---- Stored data

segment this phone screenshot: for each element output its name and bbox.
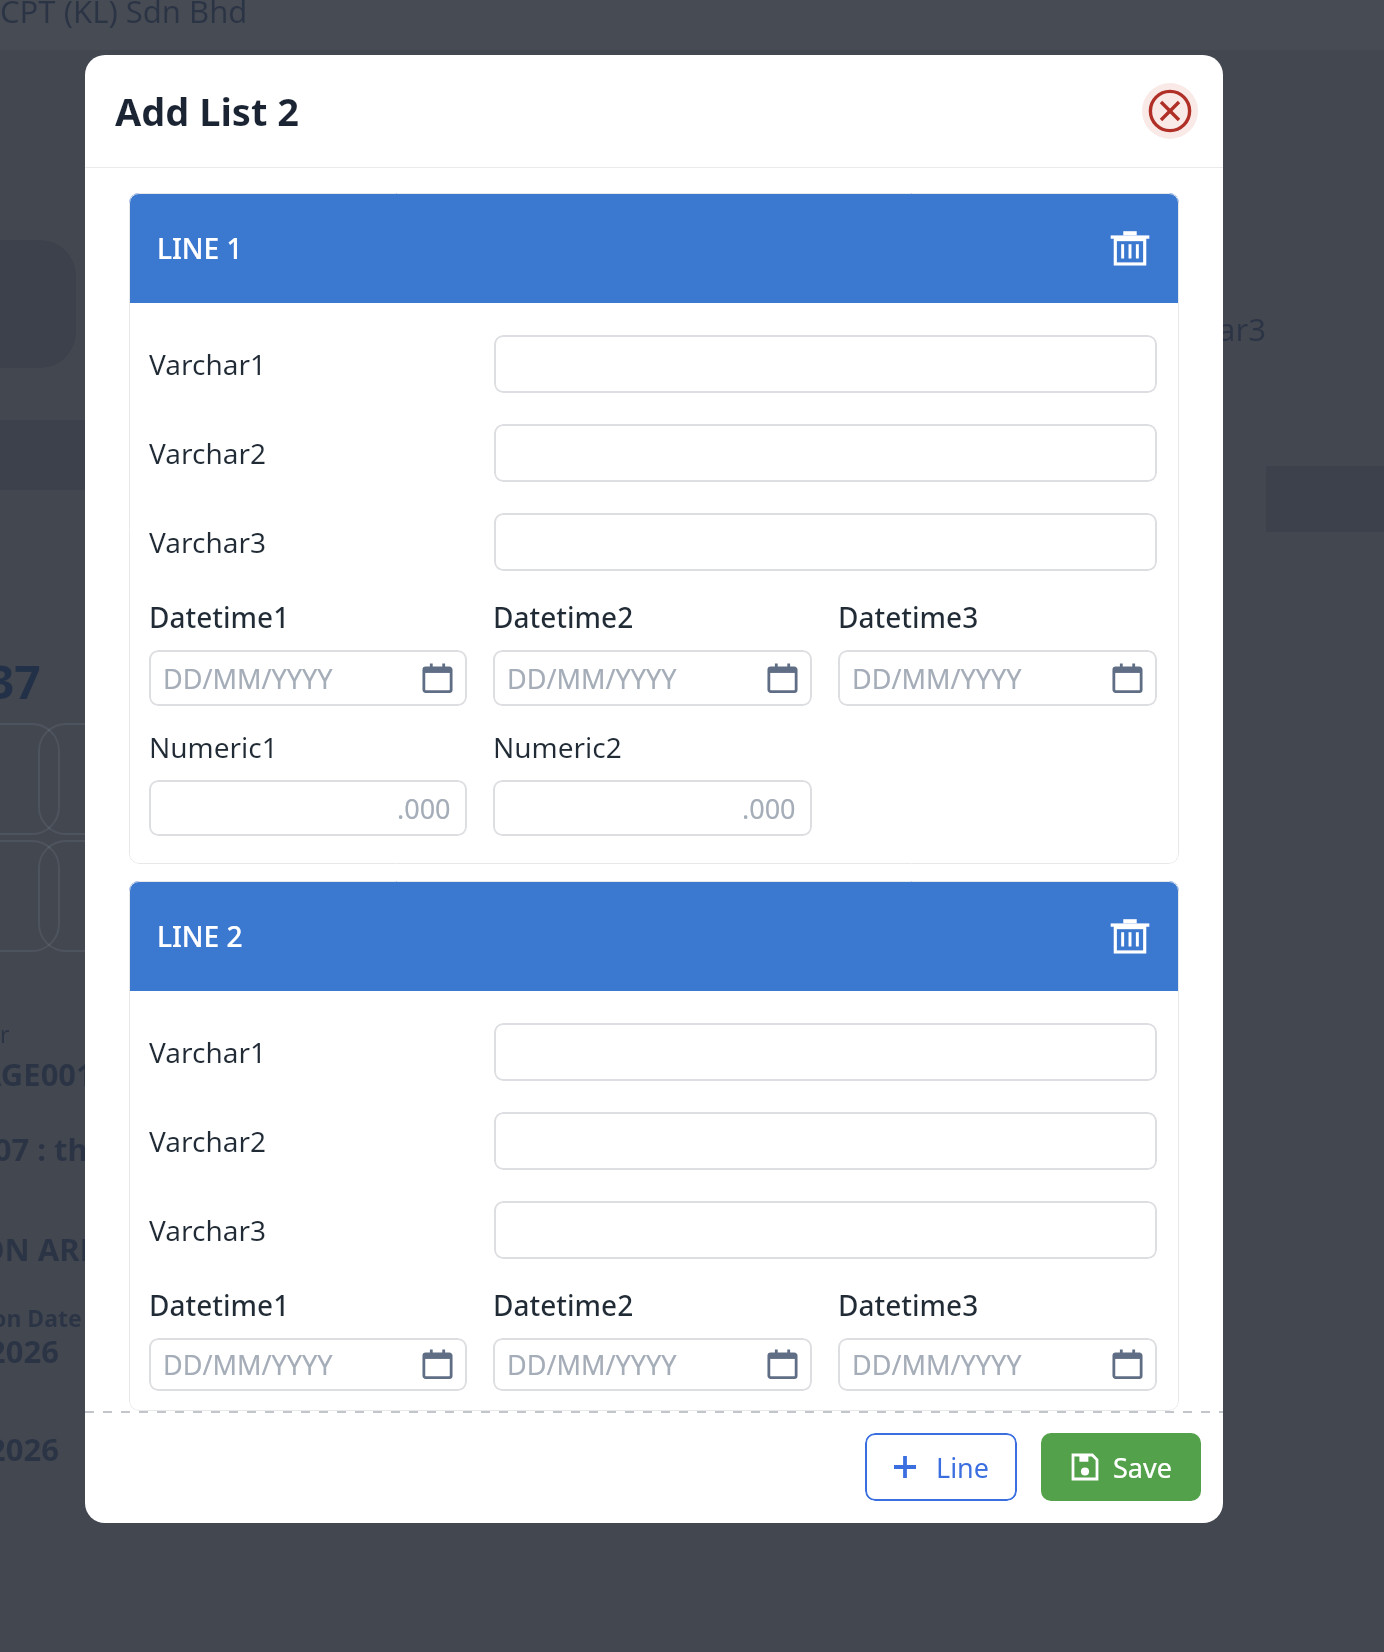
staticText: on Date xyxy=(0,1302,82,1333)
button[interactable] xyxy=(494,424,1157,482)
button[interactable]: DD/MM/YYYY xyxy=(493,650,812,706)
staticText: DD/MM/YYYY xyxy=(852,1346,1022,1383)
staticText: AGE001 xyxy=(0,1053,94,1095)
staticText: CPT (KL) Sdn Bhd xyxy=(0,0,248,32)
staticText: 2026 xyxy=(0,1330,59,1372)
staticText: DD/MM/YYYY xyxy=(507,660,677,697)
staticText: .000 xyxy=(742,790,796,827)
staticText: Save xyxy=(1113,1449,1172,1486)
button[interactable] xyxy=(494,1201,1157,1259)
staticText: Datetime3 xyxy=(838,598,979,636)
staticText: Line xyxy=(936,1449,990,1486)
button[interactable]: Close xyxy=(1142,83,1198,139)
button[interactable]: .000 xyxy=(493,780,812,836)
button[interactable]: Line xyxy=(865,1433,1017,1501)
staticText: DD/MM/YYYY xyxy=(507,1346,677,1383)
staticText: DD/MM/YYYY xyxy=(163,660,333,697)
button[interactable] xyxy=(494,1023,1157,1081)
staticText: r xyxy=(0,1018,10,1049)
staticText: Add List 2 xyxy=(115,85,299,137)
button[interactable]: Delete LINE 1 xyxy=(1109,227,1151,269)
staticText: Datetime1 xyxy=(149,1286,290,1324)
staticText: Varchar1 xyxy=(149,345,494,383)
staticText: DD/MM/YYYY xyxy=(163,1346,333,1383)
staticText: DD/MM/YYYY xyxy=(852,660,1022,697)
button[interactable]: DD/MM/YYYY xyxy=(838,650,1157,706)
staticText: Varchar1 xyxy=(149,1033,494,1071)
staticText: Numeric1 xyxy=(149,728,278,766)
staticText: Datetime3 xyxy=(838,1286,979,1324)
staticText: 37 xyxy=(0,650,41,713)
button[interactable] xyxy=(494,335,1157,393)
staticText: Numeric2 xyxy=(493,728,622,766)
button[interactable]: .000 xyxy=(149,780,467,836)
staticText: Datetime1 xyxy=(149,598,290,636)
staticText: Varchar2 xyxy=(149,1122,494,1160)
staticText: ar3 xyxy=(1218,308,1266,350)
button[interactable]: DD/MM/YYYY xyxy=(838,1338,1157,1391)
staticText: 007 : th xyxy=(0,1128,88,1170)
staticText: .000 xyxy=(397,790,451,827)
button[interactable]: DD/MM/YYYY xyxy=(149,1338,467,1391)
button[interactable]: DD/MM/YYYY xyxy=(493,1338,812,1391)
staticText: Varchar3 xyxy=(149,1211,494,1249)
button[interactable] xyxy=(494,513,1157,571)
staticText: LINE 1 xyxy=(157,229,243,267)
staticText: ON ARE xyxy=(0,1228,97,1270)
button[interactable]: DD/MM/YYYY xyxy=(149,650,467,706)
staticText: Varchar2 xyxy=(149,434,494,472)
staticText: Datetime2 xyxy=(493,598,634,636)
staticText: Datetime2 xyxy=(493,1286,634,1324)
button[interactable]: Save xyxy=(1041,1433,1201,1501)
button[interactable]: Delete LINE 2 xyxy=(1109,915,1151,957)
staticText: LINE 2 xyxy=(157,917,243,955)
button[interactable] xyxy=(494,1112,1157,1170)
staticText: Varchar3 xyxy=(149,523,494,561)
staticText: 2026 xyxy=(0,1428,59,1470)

--------
---- Stored data

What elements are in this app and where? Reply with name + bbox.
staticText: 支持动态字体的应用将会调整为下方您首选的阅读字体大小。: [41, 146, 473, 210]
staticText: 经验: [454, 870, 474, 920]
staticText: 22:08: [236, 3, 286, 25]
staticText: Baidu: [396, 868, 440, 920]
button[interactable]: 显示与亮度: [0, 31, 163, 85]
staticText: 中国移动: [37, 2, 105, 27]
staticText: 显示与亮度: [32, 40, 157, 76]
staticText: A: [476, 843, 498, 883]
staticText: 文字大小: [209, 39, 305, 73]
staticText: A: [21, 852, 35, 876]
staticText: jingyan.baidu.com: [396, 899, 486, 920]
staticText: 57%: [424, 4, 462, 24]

--------

■ What you should do:
From the listing above, pick out every line containing "Delete".

■ Completed exercise:
button[interactable]: Delete LINE 1 xyxy=(1109,227,1151,269)
button[interactable]: Delete LINE 2 xyxy=(1109,915,1151,957)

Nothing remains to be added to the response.